College admissions essays should be written in a proctored environment?
A friend is relaxing now after writing more than 20 college admissions essays. “For rich families,” he explained. “It’s normally a competition among the professional essay writers who’ve been hired, but we decided to do it ourselves.” (“do it ourselves” means the parents, both Harvard graduates, did most of it)
The question for today is why elite kids are allowed to have this kind of advantage. If a college wants to see how a 17-year-old writes, wouldn’t it make sense to have the 17-year-old sit in a big room set up like the SAT or AP test environment? The prompts would be kept hidden until the morning of the exam so that applicants couldn’t show up with memorized professionally-written responses. This would also solve the ChatGPT problem.
If colleges are sincere about leveling out the disadvantages of coming from a poor family, why haven’t they adopted this obvious approach?
Separately, a report on the continuation of elite schools’ race-based admissions system… “After Affirmative Action Ban, They Rewrote College Essays With a Key Theme: Race” (New York Times):
Astrid Delgado first wrote her college application essay about a death in her family. Then she reshaped it around a Spanish book she read as a way to connect to her Dominican heritage.
The first draft of Jyel Hollingsworth’s essay explored her love for chess. The final focused on the prejudice between her Korean and Black American families and the financial hardships she overcame.
All three students said they decided to rethink their essays to emphasize one key element: their racial identities. And they did so after the Supreme Court last year struck down affirmative action in college admissions, leaving essays the only place for applicants to directly indicate their racial and ethnic backgrounds.
But the ruling also allowed admissions officers to consider race in personal essays, as long as decisions were not based on race, but on the personal qualities that grew out of an applicant’s experience with their race, like grit or courage.
This led many students of color to reframe their essays around their identities, under the advice of college counselors and parents. And several found that the experience of rewriting helped them explore who they are.

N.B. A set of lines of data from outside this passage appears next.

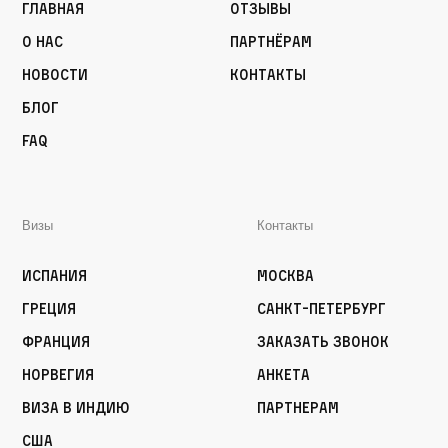
Главная
Отзывы
О нас
Партнёрам
Новости
Контакты
Блог
FAQ
Визы
Контакты
Испания
Москва
Греция
Санкт-Петербург
Франция
Заказать звонок
Норвегия
Анкета
Виза в Индию
Партнерам
США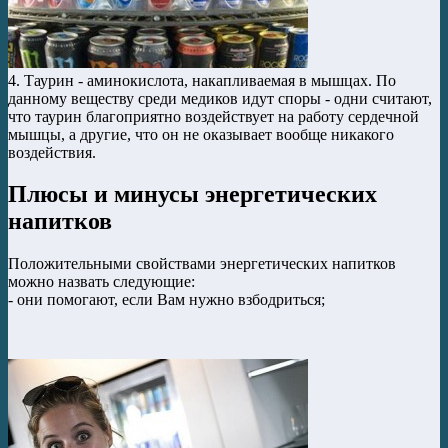
4. Таурин - аминокислота, накапливаемая в мышцах. По
данному веществу среди медиков идут споры - одни считают,
что таурин благоприятно воздействует на работу сердечной
мышцы, а другие, что он не оказывает вообще никакого
воздействия.
Плюсы и минусы энергетических
напитков
Положительными свойствами энергетических напитков
можно назвать следующие:
- они помогают, если Вам нужно взбодриться;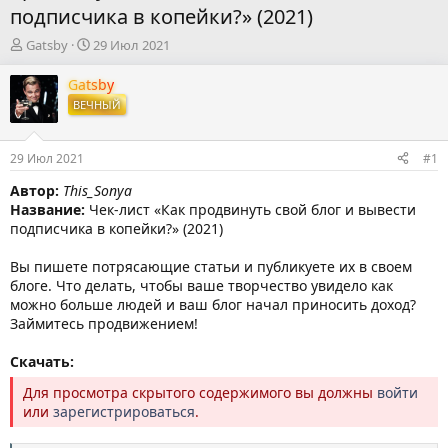
подписчика в копейки?» (2021)
А
Д
Gatsby
29 Июл 2021
в
а
т
т
Gatsby
о
а
ВЕЧНЫЙ
р
н
т
а
е
ч
29 Июл 2021
#1
м
а
ы
л
Автор:
This_Sonya
а
Название:
Чек-лист «Как продвинуть свой блог и вывести
подписчика в копейки?» (2021)
Вы пишете потрясающие статьи и публикуете их в своем
блоге. Что делать, чтобы ваше творчество увидело как
можно больше людей и ваш блог начал приносить доход?
Займитесь продвижением!
Скачать:
Для просмотра скрытого содержимого вы должны
войти
или
зарегистрироваться
.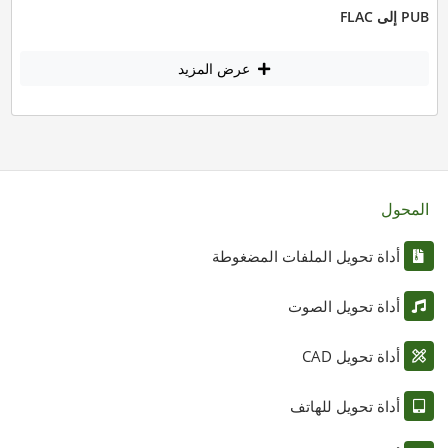
PUB إلى FLAC
عرض المزيد
المحول
أداة تحويل الملفات المضغوطة
أداة تحويل الصوت
أداة تحويل CAD
أداة تحويل للهاتف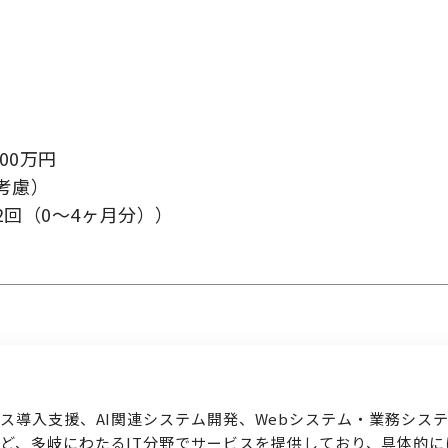
検索履歴はありません。
ログイン
00万円
考慮）
2回（0～4ヶ月分））
ス導入支援、AI関連システム開発、Webシステム・業務シス
ど、多岐にわたるIT分野でサービスを提供しており、具体的に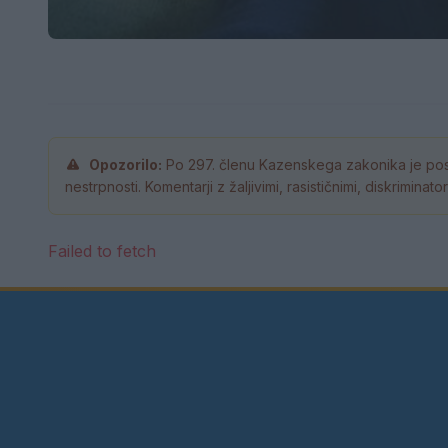
Opozorilo:
Po 297. členu Kazenskega zakonika je pos
nestrpnosti. Komentarji z žaljivimi, rasističnimi, diskrimina
Failed to fetch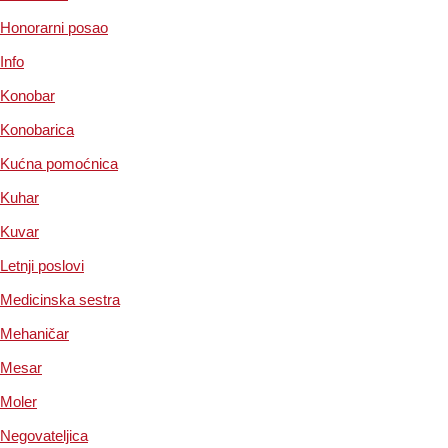
Honorarni posao
Info
Konobar
Konobarica
Kućna pomoćnica
Kuhar
Kuvar
Letnji poslovi
Medicinska sestra
Mehaničar
Mesar
Moler
Negovateljica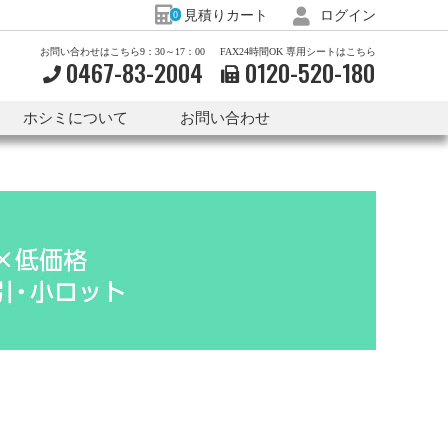
見積りカート
ログイン
0
お問い合わせはこちら9：30～17：00
FAX24時間OK 専用シートはこちら
0467-83-2004
0120-
520-
180
ホシミについて
お問い合わせ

Sophie Desmoulins, who is Guatemalan and lives in Sedona, Ariz., wrote her college essay with the court’s ruling in mind. Her personal statement explored, among other things, how her Indigenous features affected her self-esteem and how her experience volunteering with the Kaqchikel Maya people helped her build confidence and embrace her heritage.
The Times features a future physician:
In her initial essay, Triniti Parker, a 16-year-old who aims to be the first doctor in her family, recalled her late grandmother, who was one of the first Black female bus drivers for the Chicago Transit Authority.
But after the Supreme Court’s decision, a college adviser told her to make clear references to her race, saying it should not “get lost in translation.” So Triniti adjusted a description of her and her grandmother’s physical features to allude to the color of their skin.
If this is her BMI at age 16, maybe she will ultimately specialize in prescribing Ozempic?